Is it possible to prove that some point belongs to Mandelbrot set? Is this an example of Gödel's theorem? Everybody knows about Mandelbrot set drawing computer programs. Program takes some point, builds sequence from it, and if found that sequence goes out of circle with 2 radius, then knows that this point does NOT belong to the set.
What about other points?
Sequences from them are infinite. Does this mean that we never can be 100% sure that these points belong to the set?
For example, if we take some point "A" (out of main cardioid) 

can we ACTUALLY prove that this point belong to the set?
If not, then can this case be an example of Gödel's theorem, i.e. something true, but unprovable?
UPDATE
Thinking on this topic I thought that some points may be provable, like points inside main cardioid. Hence, there are possible provable theorems about other points too. There are probable numerous of them.
Hence, the incompleteness is escaping again: we can't be sure, that for some point "A" it will be never found a specific proof, that it belongs to the set. And if we have some point, for which the proof was not found for 1000 years, we still can't be sure that this point is unprovable...
Probably it is impossible to provide "problem domain" example of Gödel's theorem at all, because if it would be an example, it would be proven that it was unprovable :)
 A: The answer is mostly yes - there is an algorithm that will determine whether or not most complex numbers are in the Mandelbrot set or not.  The algorithm definitely works for all points that lie in the basin of attraction of some attractive orbit and for all points that lie on the boundary of the Mandelbrot set, as proved in this paper.  Whether there are any other points or not is equivalent to the hyperbolicity conjecture, which I think is generally assumed to be true.
For concreteness sake, let's consider how we might prove that a point like the one you've labeled $A$ in your diagram can be proved to be in the Mandelbrot set.  Again, for concreteness sake, we'll suppose that the point is specifically $c=-0.2-0.75i$ which, as shown below, is right about where you're talking.

The proof that this point lies in the Mandelbrot set rests on two foundations.
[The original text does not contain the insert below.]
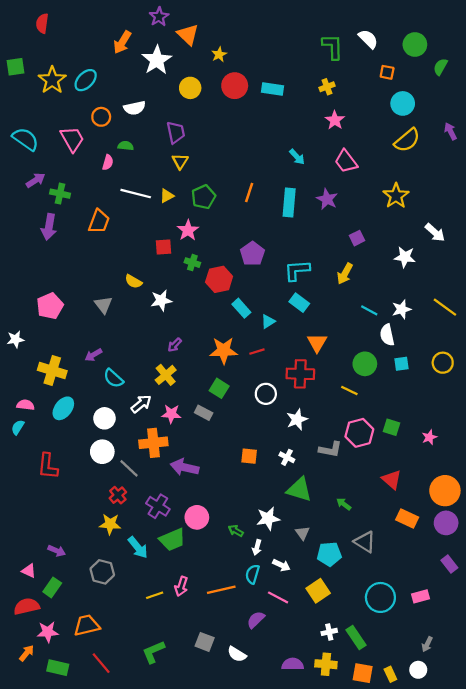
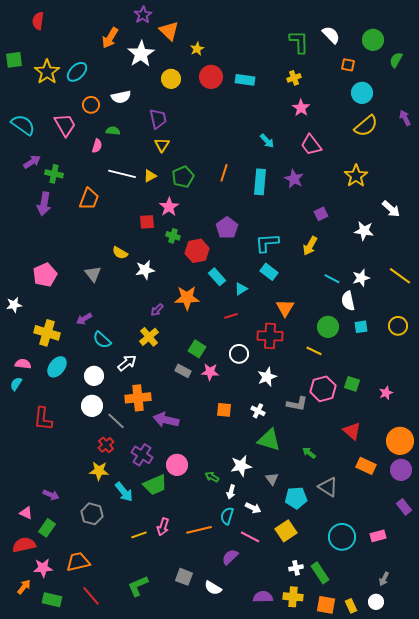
orange star: (224, 350) -> (187, 298), moved
pink star: (171, 414) -> (210, 372), moved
The first is the following theorem:
The basin of attraction of any attractive orbit under the iteration of a polynomial must contain a critical point of that polynomial.
Now, $f_c(z)=z^2+c$ has exactly one critical point, namely $z=0$, independent of $c$.  Thus, if $f_c$ has an attractive orbit for some particular choice of $c$, then the orbit of zero must be bounded, as it must be attracted to the attractive orbit.
The second important issue is simply - exactly what do we mean by an attractive orbit.  First, a fixed point $z_0$ (i.e. a point with $f(z_0)=z_0$ is called attractive if $|f'(z_0)|<1$.  More generally, a periodic orbit with distinct points $z_1,z_2,\ldots,z_n$ yields $n$ fixed points of $F=f^n$.  Thus, the orbit is attracting if those points are attractive fixed points of $F$.
Now, for your point $c=-0.2-0.75\,i$, it's a simple matter to compute that 
\begin{array}{ccc}
 0.137914-0.0456595 i & -0.183064-0.762594 i & -0.748037-0.470792 i
\end{array}
forms an attractive orbit for your function.
A: The Wikipedia article on the Mandelbrot set suggests that the answer to your question is not yet known. In the paragraph Further results, it says:

At present it is unknown whether the Mandelbrot set is computable in
  models of real computation based on computable analysis.

If the Mandelbrot set turned out not to be computable, then there would indeed be points in the set that could not be proven to be in the set, as you suspect. But that's a big "if".